LMW sets up plant in China

‘We aim to service the spinning community of China’

June 12, 2014 11:23 pm | Updated November 16, 2021 06:49 pm IST - SUZHOU (CHINA):

M. Sanjay Jayavarthanavelu.

M. Sanjay Jayavarthanavelu.

India’s largest textile machine manufacturer Lakshmi Machine Works (LMW) has opened a new plant in the industrial hub here, gaining a foothold in the world’s biggest textile market of China.

The new plant, which was built with an outlay of $29 million, would be a major boost to LMW’s plans to consolidate hold in Indian and Chinese markets, its officials said.

“India is our home market, and China is a strategic country for textiles. It will give us a tremendous foothold in one of the largest markets in the world,” Sanjay Jayavarthanavelu, Chairman and Managing Director of LMW, told PTI.

$29-million facility Built within a span of one year, the $29-million-plant by the Coimbatore-based textile major was inaugurated on Thursday in the presence of a wide range of Chinese textile industry participation besides top local officials of the ruling Chinese Communist Party and Indian Consul General in Shanghai, Naveen Srivatsava.

China reportedly accounted for 50 per cent of world’s textile production and the biggest international exporter of textiles, as a result the Chinese market is viewed as the most lucrative in the world by the top global textile machine manufacturers.
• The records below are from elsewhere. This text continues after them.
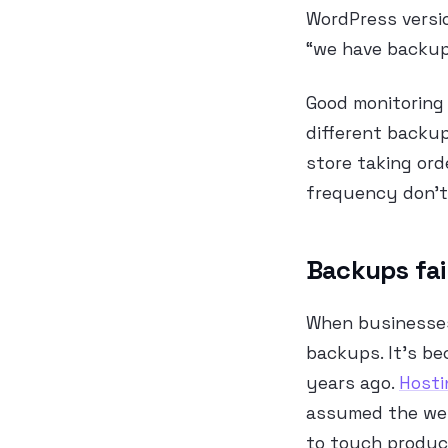
WordPress versi
“we have backups
Good monitoring 
different backup
store taking ord
frequency don’t 
Backups fai
When businesses
backups. It’s be
years ago.
Hosti
assumed the web
to touch produc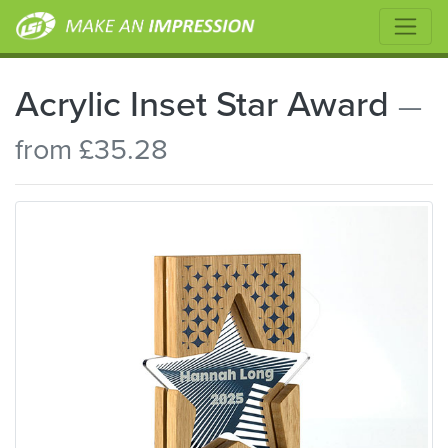
Acrylic Inset Star Award
—
from £35.28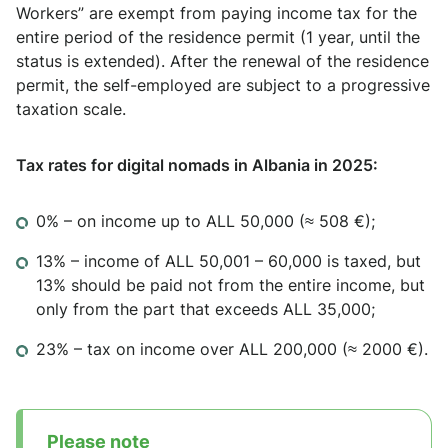
Workers” are exempt from paying income tax for the
entire period of the residence permit (1 year, until the
status is extended). After the renewal of the residence
permit, the self-employed are subject to a progressive
taxation scale.
Tax rates for digital nomads in Albania in 2025:
0% – on income up to ALL 50,000 (≈ 508 €);
13% – income of ALL 50,001 – 60,000 is taxed, but
13% should be paid not from the entire income, but
only from the part that exceeds ALL 35,000;
23% – tax on income over ALL 200,000 (≈ 2000 €).
Please note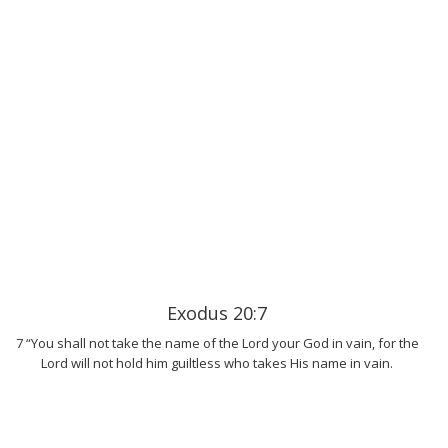
Exodus 20:7
7 “You shall not take the name of the Lord your God in vain, for the
Lord will not hold him guiltless who takes His name in vain.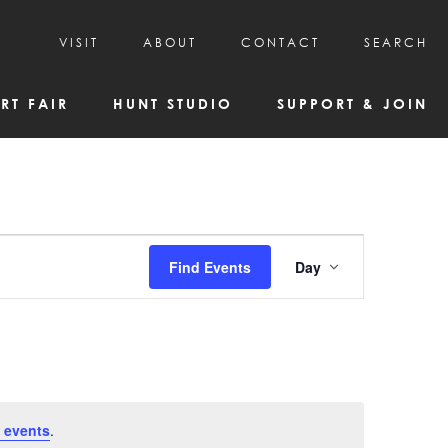
VISIT
ABOUT
CONTACT
SEARCH
HOURS & ADMISSION
MISSION, VISION, & HISTORY
RT FAIR
HUNT STUDIO
SUPPORT & JOIN
VISITOR TIPS
DEAI COMMITMENT AND VALUES
DIRECTIONS & PARKING
PARTNERS
PROGRAMS & TOURS
BOARD OF DIRECTORS
CREATIVE CONNECTIONS
EMPLOYMENT
FAQs
KAC NEWSLETTERS
Event
Find Events
Day
MEDIA & NEWS RELEASES
Views
Navigatio
 events
.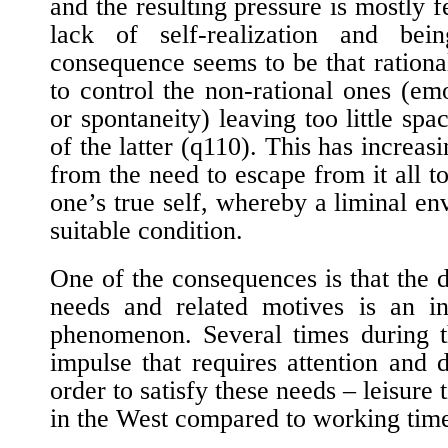
and the resulting pressure is mostly fe
lack of self-realization and bei
consequence seems to be that rational
to control the non-rational ones (emo
or spontaneity) leaving too little spac
of the latter (
q110
). This has increas
from the need to escape from it all t
one’s true self, whereby a liminal en
suitable condition.
One of the consequences is that the 
needs and related motives is an inc
phenomenon. Several times during th
impulse that requires attention and
order to satisfy these needs – leisure t
in the West compared to working tim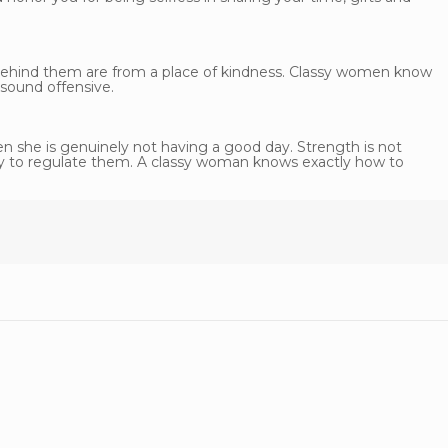
ehind them are from a place of kindness. Classy women know
 sound offensive.
 she is genuinely not having a good day. Strength is not
lity to regulate them. A classy woman knows exactly how to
“We aim to service the spinning community of China with latest technology, high productivity and automation,” Mr. Jayavarthanavelu said.

Addressing the gathering, Mr. Srivatsava said LMW’s success had shown that Indian manufacturing companies could do well in China too.

Burgeoning market LMW took a major plunge into the Chinese markets in the midst of global economic downturn in 2008 by taking over Chinese plant to experiment with its technology in the burgeoning Chinese market. The fully-owned subsidiary of LMW had no liabilities, and is already on a sound financial footing, LMW Director (Finance) R. Rajendran said, adding that the 22,000 sq. metres factory was built on eight-and-a half acres provided by the Chinese government.

The plant is also eligible to avail itself of the tax concessions being offered by China for high technology units. It will eventually be a total solution provider and manufacture entire range of spinning machinery.

The company has a supplier base of 20 members comprising mainly top textile firms of China some of whom have placed orders worth about $50 million, K. Soundhar Rajan, Chairman of LMW, China unit, said. It has now 150 workers, and most them are locals.